# Work to complete
The entries that follow should be duplicated in full, without a single alteration.

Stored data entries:


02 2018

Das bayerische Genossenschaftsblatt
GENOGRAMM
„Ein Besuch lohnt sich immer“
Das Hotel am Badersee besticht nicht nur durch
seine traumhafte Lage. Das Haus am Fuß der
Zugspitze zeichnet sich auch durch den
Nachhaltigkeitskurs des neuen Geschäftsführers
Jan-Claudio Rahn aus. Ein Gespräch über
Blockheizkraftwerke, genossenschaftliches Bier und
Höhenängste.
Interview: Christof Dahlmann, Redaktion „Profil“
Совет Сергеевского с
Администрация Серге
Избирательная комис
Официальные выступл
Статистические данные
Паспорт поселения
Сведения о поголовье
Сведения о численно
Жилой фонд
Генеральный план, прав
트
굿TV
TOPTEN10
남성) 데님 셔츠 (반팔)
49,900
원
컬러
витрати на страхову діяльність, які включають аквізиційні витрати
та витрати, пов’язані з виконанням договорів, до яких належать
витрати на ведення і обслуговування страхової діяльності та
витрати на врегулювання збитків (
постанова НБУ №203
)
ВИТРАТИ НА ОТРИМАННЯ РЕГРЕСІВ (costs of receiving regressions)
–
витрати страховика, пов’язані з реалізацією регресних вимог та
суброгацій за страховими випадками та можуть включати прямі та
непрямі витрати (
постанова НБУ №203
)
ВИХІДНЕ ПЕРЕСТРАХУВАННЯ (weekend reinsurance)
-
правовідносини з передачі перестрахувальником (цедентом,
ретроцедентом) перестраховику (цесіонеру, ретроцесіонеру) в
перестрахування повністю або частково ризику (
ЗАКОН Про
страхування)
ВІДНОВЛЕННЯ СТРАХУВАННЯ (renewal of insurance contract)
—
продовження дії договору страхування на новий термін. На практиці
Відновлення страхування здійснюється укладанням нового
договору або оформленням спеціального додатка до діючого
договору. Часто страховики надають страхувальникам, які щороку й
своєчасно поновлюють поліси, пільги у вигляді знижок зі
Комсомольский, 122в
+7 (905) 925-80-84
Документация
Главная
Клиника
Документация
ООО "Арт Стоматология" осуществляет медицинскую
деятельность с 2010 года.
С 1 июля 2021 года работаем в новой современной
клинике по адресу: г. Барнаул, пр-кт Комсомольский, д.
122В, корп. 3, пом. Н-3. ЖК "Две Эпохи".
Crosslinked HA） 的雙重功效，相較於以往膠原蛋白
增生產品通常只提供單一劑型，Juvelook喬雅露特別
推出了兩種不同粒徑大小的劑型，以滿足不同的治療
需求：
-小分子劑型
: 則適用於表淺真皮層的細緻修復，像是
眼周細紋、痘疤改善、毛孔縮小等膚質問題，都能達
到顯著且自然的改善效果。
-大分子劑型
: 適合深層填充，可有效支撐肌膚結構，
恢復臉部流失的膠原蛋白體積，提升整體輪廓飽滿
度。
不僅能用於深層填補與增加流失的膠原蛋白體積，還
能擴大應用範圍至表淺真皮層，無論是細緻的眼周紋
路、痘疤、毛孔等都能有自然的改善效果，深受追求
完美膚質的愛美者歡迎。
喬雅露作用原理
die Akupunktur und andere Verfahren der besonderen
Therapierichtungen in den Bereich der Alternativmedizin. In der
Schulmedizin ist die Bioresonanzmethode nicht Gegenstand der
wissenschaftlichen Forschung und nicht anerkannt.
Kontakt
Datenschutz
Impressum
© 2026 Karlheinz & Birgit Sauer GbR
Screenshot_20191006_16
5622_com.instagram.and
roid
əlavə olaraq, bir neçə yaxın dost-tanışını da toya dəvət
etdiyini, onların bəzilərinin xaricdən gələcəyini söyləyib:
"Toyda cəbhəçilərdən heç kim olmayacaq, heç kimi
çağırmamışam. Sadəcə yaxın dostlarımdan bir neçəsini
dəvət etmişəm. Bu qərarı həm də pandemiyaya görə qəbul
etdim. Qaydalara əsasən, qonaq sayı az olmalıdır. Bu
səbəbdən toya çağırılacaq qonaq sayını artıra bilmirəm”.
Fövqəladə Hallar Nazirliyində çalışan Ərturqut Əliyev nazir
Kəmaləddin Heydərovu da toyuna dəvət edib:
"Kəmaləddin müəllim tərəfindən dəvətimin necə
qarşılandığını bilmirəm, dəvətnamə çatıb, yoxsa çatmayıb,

# Task solution

02 2018

Das bayerische Genossenschaftsblatt
GENOGRAMM
„Ein Besuch lohnt sich immer“
Das Hotel am Badersee besticht nicht nur durch
seine traumhafte Lage. Das Haus am Fuß der
Zugspitze zeichnet sich auch durch den
Nachhaltigkeitskurs des neuen Geschäftsführers
Jan-Claudio Rahn aus. Ein Gespräch über
Blockheizkraftwerke, genossenschaftliches Bier und
Höhenängste.
Interview: Christof Dahlmann, Redaktion „Profil“
Совет Сергеевского с
Администрация Серге
Избирательная комис
Официальные выступл
Статистические данные
Паспорт поселения
Сведения о поголовье
Сведения о численно
Жилой фонд
Генеральный план, прав
트
굿TV
TOPTEN10
남성) 데님 셔츠 (반팔)
49,900
원
컬러
витрати на страхову діяльність, які включають аквізиційні витрати
та витрати, пов’язані з виконанням договорів, до яких належать
витрати на ведення і обслуговування страхової діяльності та
витрати на врегулювання збитків (
постанова НБУ №203
)
ВИТРАТИ НА ОТРИМАННЯ РЕГРЕСІВ (costs of receiving regressions)
–
витрати страховика, пов’язані з реалізацією регресних вимог та
суброгацій за страховими випадками та можуть включати прямі та
непрямі витрати (
постанова НБУ №203
)
ВИХІДНЕ ПЕРЕСТРАХУВАННЯ (weekend reinsurance)
-
правовідносини з передачі перестрахувальником (цедентом,
ретроцедентом) перестраховику (цесіонеру, ретроцесіонеру) в
перестрахування повністю або частково ризику (
ЗАКОН Про
страхування)
ВІДНОВЛЕННЯ СТРАХУВАННЯ (renewal of insurance contract)
—
продовження дії договору страхування на новий термін. На практиці
Відновлення страхування здійснюється укладанням нового
договору або оформленням спеціального додатка до діючого
договору. Часто страховики надають страхувальникам, які щороку й
своєчасно поновлюють поліси, пільги у вигляді знижок зі
Комсомольский, 122в
+7 (905) 925-80-84
Документация
Главная
Клиника
Документация
ООО "Арт Стоматология" осуществляет медицинскую
деятельность с 2010 года.
С 1 июля 2021 года работаем в новой современной
клинике по адресу: г. Барнаул, пр-кт Комсомольский, д.
122В, корп. 3, пом. Н-3. ЖК "Две Эпохи".
Crosslinked HA） 的雙重功效，相較於以往膠原蛋白
增生產品通常只提供單一劑型，Juvelook喬雅露特別
推出了兩種不同粒徑大小的劑型，以滿足不同的治療
需求：
-小分子劑型
: 則適用於表淺真皮層的細緻修復，像是
眼周細紋、痘疤改善、毛孔縮小等膚質問題，都能達
到顯著且自然的改善效果。
-大分子劑型
: 適合深層填充，可有效支撐肌膚結構，
恢復臉部流失的膠原蛋白體積，提升整體輪廓飽滿
度。
不僅能用於深層填補與增加流失的膠原蛋白體積，還
能擴大應用範圍至表淺真皮層，無論是細緻的眼周紋
路、痘疤、毛孔等都能有自然的改善效果，深受追求
完美膚質的愛美者歡迎。
喬雅露作用原理
die Akupunktur und andere Verfahren der besonderen
Therapierichtungen in den Bereich der Alternativmedizin. In der
Schulmedizin ist die Bioresonanzmethode nicht Gegenstand der
wissenschaftlichen Forschung und nicht anerkannt.
Kontakt
Datenschutz
Impressum
© 2026 Karlheinz & Birgit Sauer GbR
Screenshot_20191006_16
5622_com.instagram.and
roid
əlavə olaraq, bir neçə yaxın dost-tanışını da toya dəvət
etdiyini, onların bəzilərinin xaricdən gələcəyini söyləyib:
"Toyda cəbhəçilərdən heç kim olmayacaq, heç kimi
çağırmamışam. Sadəcə yaxın dostlarımdan bir neçəsini
dəvət etmişəm. Bu qərarı həm də pandemiyaya görə qəbul
etdim. Qaydalara əsasən, qonaq sayı az olmalıdır. Bu
səbəbdən toya çağırılacaq qonaq sayını artıra bilmirəm”.
Fövqəladə Hallar Nazirliyində çalışan Ərturqut Əliyev nazir
Kəmaləddin Heydərovu da toyuna dəvət edib:
"Kəmaləddin müəllim tərəfindən dəvətimin necə
qarşılandığını bilmirəm, dəvətnamə çatıb, yoxsa çatmayıb,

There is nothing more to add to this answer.